__Description of the task__. Please keep to the lines below from the one with "public service, or" through the one with "Popular Locations for Cabinet", and restate them word for word, ends included.

__Task data__.
BEGIN

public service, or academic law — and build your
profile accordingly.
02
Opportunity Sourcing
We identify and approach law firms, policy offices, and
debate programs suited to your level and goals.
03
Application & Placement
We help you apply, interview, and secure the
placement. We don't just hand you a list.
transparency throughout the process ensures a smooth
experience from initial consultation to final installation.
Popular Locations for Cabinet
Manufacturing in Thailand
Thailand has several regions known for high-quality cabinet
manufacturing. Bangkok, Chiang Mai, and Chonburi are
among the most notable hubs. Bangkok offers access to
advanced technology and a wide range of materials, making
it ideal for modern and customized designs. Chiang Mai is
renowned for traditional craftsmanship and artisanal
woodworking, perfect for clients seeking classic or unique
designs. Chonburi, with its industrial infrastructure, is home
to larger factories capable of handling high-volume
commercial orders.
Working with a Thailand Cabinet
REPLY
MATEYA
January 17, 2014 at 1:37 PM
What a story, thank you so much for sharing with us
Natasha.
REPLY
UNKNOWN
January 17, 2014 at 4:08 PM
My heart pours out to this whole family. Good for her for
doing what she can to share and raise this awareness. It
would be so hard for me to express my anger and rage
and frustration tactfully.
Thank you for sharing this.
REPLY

END
BEGIN

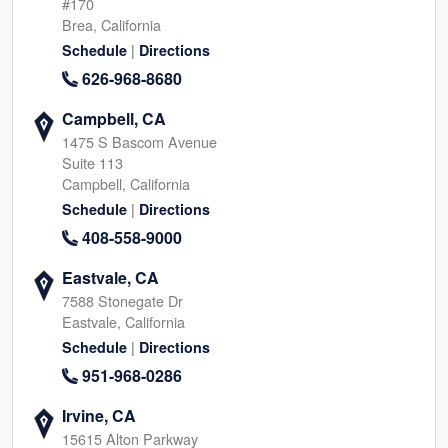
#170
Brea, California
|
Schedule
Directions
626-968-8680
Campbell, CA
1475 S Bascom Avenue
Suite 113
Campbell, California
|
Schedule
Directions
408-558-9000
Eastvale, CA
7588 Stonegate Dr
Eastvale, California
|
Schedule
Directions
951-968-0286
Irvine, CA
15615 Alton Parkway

END
BEGIN

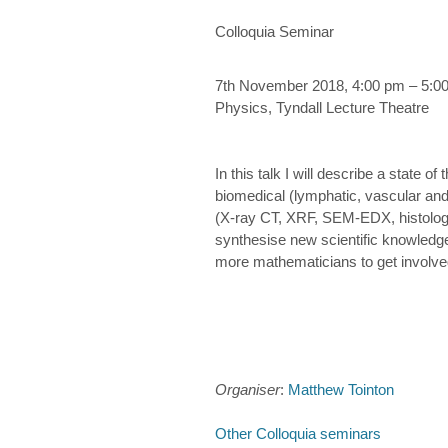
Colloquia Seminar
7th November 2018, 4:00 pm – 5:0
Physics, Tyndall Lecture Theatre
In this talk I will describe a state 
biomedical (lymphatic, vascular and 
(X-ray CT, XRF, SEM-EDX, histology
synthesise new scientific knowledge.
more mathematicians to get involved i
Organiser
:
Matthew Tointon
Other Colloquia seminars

END

__Answer for the task__.
public service, or academic law — and build your
profile accordingly.
02
Opportunity Sourcing
We identify and approach law firms, policy offices, and
debate programs suited to your level and goals.
03
Application & Placement
We help you apply, interview, and secure the
placement. We don't just hand you a list.
transparency throughout the process ensures a smooth
experience from initial consultation to final installation.
Popular Locations for Cabinet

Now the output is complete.